**TASK ITEM**.
Transcribe everything in the listing below exactly, except the pictures.
SOURCE DATA Start Marker
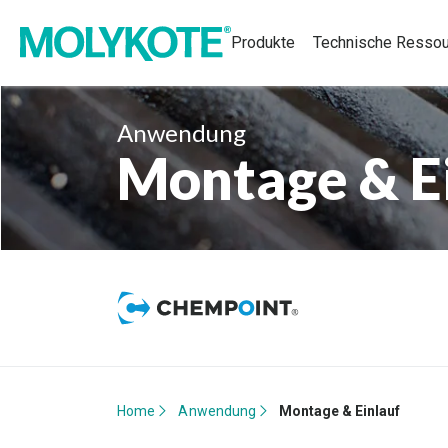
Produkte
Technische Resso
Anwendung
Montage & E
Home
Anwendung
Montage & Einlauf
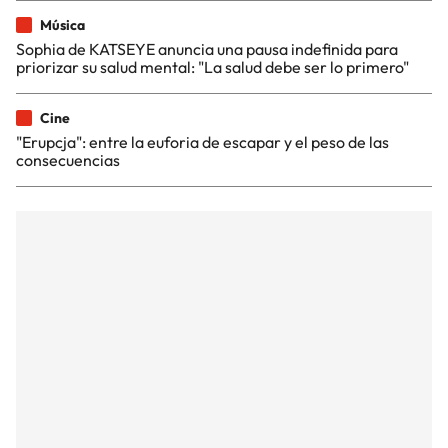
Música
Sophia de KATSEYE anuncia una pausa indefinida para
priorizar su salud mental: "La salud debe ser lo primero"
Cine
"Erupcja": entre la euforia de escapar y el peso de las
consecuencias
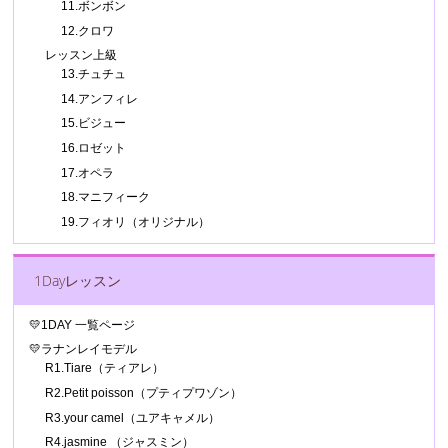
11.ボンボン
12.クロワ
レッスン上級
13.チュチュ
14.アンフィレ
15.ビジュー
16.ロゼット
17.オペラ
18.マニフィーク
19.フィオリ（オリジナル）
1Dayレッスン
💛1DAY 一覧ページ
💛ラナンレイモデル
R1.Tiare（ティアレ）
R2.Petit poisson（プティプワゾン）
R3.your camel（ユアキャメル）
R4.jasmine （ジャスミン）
SOURCE DATA End Marker
**ANSWER AREA**.
Produkte
Technische Resso
Anwendung
Montage & E
Home
Anwendung
Montage & Einlauf
Música
Sophia de KATSEYE anuncia una pausa indefinida para
priorizar su salud mental: "La salud debe ser lo primero"
Cine
"Erupcja": entre la euforia de escapar y el peso de las
consecuencias
11.ボンボン
12.クロワ
レッスン上級
13.チュチュ
14.アンフィレ
15.ビジュー
16.ロゼット
17.オペラ
18.マニフィーク
19.フィオリ（オリジナル）
1Dayレッスン
💛1DAY 一覧ページ
💛ラナンレイモデル
R1.Tiare（ティアレ）
R2.Petit poisson（プティプワゾン）
R3.your camel（ユアキャメル）
R4.jasmine （ジャスミン）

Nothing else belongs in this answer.